Do you believe that the government will support the kind of revival you have described it here?
No. We will have to stop looking to the government for solutions. In the 1930s, there was a capitalist and big business crisis during which the government stepped in to support society. Two plus generations later, we are now going into a crisis of confidence in the government itself, from which it will never recover. While there will be some struggle over this, the government will be smaller and, optimistically speaking, it might move into the role of supporting the rising more-decentralized social systems. I think that the present economic crisis in this country is a kind of "early warning sign" for the down-sizing of the state as we know it. There will be an economic retrenchment in which the new trans-modern "desire" may learn and grow through sacrifice and experience–not ideology.

Why do you think there would be a struggle over this?

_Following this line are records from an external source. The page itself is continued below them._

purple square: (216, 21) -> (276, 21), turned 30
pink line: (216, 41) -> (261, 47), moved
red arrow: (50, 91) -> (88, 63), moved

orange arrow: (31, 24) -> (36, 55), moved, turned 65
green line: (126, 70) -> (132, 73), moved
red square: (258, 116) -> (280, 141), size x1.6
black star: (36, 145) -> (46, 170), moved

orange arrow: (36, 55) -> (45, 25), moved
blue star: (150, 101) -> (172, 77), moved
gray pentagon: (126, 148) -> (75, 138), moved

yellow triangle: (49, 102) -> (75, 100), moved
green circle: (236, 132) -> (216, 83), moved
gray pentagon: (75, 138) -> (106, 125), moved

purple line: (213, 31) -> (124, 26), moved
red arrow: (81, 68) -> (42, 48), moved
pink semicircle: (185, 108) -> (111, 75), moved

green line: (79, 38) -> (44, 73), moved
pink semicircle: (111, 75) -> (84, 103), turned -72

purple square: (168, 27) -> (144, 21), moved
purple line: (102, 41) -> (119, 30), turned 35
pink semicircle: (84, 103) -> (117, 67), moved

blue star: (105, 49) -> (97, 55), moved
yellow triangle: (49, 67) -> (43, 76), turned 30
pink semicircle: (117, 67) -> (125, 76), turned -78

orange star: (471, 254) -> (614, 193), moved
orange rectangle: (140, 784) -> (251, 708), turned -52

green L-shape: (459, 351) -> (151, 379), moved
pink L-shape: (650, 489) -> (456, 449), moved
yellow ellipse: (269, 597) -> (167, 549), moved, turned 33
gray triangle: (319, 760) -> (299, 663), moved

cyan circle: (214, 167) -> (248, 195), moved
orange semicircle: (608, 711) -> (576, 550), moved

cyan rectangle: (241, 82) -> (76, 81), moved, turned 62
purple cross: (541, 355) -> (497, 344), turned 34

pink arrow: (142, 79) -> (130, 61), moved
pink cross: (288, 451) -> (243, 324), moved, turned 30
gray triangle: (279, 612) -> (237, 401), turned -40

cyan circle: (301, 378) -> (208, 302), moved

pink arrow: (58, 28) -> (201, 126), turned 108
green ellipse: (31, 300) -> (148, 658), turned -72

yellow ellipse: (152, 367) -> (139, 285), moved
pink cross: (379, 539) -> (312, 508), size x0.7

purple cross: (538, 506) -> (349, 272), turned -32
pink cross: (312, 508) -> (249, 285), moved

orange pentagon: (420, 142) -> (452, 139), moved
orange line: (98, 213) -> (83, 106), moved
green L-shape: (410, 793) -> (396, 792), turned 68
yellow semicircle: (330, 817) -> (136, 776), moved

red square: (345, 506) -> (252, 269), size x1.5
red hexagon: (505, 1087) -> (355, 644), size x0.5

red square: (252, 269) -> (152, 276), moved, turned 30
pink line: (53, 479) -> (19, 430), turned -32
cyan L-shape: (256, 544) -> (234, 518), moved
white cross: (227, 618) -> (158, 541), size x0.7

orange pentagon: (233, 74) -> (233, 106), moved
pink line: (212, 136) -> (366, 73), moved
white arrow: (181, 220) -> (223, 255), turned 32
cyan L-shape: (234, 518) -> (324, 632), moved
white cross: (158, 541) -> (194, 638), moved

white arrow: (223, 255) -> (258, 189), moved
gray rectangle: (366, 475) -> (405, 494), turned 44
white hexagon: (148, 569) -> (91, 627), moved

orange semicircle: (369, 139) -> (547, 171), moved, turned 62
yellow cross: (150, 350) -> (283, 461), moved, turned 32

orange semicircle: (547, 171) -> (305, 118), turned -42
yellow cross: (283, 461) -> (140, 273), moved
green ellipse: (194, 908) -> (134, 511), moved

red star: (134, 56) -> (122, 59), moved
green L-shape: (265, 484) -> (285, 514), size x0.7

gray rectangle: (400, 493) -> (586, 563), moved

Decentralization is a dagger pointed at the heart of the modern state. But the modern state is beginning to receive a vote of "no confidence" from its own people–it is no secret that our own elected government has no idea how it is going to fulfill the promises it made to get elected! The problem of an over-promised and economically under-funded state is especially acute in Europe. How all this will work out in Europe is hard to say, but there, like here, the answer, if there is one, will come from a Christian revival led by young people. In the U.S., the situation is less acute, as our population is not in decline and we have no serious Islamic problem. And, as mentioned, we have a strong new Christian vision.

So your greatest hope for change lies in a spread of religious awareness…
Yes. A reality like Communion and Liberation and many others here in the U.S., plus some in Europe, have great potential to kindle spiritual revival. Indeed, these entities are now a key part of something already on the move.